Yup At different times of my life i have looked like both of those guys.

I had an afro at uni 

I have had long hair and a long beard  like the other guy 

 I have never shaven off my moustache except where required to for  medical reasons  since i was 16 and grew it in my final two years of high school

However my hair has always been  almost black (until it began turning white) It varies from  tight curls to wavy depending on conditions 

My skin has always been olive complexioned but sometimes much darker than others ( As dark as many aboriginal people's, for example)  

My nose is like both their noses  

I cant really tell what colour their eyes area and i dont really know what colour my own are , but the y sparkle :)  Just went to the bathroom to check inthe mirror Stillhard to describe the colour. A rich  chocolatey brown, with maybe a tendency to green? (But i am somewhat colour blind so i see some greens as browns ) 
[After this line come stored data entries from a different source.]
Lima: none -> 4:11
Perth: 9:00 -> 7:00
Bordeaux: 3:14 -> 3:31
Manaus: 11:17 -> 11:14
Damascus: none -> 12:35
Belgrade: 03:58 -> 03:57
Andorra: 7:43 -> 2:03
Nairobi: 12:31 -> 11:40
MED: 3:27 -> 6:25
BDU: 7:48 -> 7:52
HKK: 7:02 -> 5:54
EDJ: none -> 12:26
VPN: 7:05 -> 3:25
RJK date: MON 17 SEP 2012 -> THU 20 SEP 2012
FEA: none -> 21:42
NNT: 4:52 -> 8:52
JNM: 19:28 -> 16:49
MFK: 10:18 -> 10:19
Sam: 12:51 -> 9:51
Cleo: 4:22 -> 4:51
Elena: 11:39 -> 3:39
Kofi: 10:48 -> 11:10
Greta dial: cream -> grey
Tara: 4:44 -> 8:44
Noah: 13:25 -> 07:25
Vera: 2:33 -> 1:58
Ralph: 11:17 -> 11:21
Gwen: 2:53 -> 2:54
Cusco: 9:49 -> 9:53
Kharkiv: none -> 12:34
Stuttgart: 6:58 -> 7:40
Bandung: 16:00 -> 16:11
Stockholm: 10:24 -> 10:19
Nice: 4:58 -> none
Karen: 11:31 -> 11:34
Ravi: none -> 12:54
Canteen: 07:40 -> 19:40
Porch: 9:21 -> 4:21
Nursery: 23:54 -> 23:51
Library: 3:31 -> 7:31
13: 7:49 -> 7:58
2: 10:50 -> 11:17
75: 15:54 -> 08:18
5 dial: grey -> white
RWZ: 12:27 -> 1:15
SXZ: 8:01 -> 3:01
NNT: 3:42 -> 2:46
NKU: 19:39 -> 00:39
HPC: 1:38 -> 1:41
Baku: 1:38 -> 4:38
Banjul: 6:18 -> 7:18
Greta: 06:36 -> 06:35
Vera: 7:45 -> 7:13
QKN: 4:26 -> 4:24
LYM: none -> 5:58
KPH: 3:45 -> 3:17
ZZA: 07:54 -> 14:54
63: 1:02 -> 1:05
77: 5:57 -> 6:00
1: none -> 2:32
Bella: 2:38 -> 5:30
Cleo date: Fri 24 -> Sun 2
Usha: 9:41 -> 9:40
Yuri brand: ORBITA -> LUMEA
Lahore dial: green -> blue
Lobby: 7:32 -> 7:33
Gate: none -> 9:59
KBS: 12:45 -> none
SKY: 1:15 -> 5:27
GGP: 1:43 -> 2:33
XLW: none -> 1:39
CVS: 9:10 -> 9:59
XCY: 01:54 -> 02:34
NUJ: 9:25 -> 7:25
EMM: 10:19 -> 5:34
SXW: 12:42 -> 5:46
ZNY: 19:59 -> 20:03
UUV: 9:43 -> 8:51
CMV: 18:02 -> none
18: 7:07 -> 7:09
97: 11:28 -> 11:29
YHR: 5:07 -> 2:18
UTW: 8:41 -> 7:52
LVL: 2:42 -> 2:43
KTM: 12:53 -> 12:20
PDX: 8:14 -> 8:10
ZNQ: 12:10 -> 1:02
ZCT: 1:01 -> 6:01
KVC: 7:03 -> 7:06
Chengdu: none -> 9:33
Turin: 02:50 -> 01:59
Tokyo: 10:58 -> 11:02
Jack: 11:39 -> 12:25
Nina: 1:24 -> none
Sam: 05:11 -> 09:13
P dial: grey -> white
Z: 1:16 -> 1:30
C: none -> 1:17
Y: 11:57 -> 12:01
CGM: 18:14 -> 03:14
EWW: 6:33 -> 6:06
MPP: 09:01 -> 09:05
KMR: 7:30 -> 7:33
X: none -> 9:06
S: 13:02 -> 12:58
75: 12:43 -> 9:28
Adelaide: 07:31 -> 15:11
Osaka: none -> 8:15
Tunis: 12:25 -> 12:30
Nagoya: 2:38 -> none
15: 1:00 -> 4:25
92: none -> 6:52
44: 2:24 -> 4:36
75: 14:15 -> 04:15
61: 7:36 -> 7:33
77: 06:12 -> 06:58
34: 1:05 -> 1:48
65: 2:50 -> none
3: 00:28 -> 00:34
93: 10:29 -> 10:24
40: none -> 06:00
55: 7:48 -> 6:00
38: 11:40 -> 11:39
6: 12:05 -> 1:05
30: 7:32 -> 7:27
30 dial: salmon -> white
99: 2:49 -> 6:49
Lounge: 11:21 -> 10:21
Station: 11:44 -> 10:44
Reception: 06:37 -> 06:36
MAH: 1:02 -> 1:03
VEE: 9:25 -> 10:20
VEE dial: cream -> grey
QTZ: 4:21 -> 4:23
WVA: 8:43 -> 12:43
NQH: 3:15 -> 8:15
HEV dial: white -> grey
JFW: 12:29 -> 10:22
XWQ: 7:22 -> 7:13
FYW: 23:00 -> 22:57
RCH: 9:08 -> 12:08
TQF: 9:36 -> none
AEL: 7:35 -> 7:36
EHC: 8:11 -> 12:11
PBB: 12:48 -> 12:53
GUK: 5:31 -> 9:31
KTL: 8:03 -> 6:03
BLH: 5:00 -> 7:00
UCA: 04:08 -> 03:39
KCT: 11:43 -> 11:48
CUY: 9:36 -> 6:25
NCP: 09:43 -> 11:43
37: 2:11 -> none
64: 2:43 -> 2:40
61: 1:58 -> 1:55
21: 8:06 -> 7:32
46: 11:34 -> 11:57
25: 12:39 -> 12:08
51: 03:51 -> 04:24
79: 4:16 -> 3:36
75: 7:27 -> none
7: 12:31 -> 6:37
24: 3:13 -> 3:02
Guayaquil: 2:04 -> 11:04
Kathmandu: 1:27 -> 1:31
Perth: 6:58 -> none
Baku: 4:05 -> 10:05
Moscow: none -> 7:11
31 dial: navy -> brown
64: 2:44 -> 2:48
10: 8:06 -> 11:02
I have always been incredibly good looking  :)  

Cultural history suggests Christ would have had long hair and a beard   In time this would either have developed an afro appearance or a long   wavy appearance, given again his cultural genetics.  From experience your hair can take on both, or either shape at different times,  depending how it is groomed or cut  Personally,  with christ, i would go for long and wavy.

I knew you were joking(its taken a few years but I've mostly got your sense of humour worked out ) :) 

It is interesting 

Over the years I have been asked by community groups to be both Father Christmas and Christ, in community events.  I've mostly declined, and for the same reason. I don't feel comfortable, even pretending to be either of them 

I like to think that, if christ had survived into old age, he might have come to look like father Christmas with a dark skin .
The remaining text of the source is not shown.